__RECORDS PROVIDED__.
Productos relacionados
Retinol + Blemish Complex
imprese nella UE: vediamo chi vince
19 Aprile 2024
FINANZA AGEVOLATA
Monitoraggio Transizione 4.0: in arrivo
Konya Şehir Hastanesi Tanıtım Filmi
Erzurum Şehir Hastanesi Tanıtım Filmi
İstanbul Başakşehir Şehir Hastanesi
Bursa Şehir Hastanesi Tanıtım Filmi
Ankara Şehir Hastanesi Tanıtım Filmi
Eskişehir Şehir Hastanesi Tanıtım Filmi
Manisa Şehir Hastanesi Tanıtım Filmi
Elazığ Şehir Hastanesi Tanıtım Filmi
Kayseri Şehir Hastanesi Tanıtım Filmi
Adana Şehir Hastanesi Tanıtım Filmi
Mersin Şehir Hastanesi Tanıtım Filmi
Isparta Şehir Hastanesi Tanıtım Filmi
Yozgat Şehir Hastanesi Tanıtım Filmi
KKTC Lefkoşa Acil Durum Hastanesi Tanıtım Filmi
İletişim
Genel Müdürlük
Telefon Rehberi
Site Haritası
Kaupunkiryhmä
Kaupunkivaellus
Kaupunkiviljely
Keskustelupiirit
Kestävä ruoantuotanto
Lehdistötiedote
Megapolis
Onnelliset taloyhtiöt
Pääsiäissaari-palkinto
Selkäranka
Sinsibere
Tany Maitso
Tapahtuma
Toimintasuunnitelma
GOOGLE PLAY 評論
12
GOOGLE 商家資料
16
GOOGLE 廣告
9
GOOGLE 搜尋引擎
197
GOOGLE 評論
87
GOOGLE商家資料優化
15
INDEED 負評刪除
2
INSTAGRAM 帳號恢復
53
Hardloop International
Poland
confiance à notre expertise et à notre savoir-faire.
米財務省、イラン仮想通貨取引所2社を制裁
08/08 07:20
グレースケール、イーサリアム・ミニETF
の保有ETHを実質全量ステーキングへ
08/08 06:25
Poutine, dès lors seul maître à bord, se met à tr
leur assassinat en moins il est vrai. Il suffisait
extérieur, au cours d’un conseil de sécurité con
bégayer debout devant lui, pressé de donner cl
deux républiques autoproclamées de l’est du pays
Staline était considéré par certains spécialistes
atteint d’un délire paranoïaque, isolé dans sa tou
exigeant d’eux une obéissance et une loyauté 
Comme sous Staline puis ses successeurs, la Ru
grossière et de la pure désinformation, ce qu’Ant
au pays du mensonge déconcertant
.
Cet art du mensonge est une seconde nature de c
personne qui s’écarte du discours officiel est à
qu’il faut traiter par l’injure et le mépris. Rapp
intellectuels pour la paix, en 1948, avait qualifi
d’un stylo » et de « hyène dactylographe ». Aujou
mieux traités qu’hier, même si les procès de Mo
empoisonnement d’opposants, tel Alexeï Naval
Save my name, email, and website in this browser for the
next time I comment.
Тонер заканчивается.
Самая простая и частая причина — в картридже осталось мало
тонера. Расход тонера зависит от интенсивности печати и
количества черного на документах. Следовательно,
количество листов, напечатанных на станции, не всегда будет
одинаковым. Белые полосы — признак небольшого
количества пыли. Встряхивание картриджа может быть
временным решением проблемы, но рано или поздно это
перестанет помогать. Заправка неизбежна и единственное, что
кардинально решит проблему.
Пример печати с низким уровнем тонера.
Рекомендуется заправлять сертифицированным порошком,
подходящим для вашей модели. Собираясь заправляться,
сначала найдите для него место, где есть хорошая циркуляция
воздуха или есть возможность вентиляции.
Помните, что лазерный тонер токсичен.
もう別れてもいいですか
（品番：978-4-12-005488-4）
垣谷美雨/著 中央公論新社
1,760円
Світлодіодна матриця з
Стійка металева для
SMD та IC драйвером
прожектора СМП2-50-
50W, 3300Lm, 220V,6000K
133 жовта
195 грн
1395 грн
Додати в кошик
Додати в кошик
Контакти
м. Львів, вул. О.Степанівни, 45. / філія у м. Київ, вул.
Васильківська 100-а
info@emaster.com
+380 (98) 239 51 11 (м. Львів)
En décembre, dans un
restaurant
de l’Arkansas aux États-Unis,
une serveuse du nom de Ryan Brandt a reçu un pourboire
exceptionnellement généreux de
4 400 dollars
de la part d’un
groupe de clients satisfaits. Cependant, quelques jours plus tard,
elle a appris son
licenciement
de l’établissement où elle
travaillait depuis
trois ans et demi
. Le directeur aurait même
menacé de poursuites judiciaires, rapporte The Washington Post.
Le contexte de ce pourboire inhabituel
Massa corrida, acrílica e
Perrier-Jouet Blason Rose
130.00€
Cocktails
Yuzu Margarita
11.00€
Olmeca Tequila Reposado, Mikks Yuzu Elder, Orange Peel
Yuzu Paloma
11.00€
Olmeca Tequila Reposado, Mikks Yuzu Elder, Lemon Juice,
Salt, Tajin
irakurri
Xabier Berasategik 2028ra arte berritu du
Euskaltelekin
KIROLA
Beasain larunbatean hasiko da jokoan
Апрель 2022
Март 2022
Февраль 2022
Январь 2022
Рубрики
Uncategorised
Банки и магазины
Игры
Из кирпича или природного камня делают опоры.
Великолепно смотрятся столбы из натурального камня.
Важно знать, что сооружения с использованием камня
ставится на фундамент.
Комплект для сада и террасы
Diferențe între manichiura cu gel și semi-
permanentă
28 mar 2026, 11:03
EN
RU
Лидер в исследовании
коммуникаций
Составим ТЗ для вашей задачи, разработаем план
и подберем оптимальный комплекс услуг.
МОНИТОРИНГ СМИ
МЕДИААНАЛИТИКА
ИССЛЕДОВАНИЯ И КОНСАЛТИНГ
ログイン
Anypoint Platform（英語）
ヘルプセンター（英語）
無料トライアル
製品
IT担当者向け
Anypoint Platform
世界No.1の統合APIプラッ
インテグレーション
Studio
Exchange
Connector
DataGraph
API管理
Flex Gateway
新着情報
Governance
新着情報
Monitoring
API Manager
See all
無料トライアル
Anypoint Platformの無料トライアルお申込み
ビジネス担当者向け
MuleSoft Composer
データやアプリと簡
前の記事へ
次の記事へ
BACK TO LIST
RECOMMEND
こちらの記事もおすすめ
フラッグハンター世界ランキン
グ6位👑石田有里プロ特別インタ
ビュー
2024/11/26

__THE PROBLEM__. Go through the entries above and pull out each line with "Reposado" in it.

__COMPLETED EXERCISE__.
Olmeca Tequila Reposado, Mikks Yuzu Elder, Orange Peel
Olmeca Tequila Reposado, Mikks Yuzu Elder, Lemon Juice,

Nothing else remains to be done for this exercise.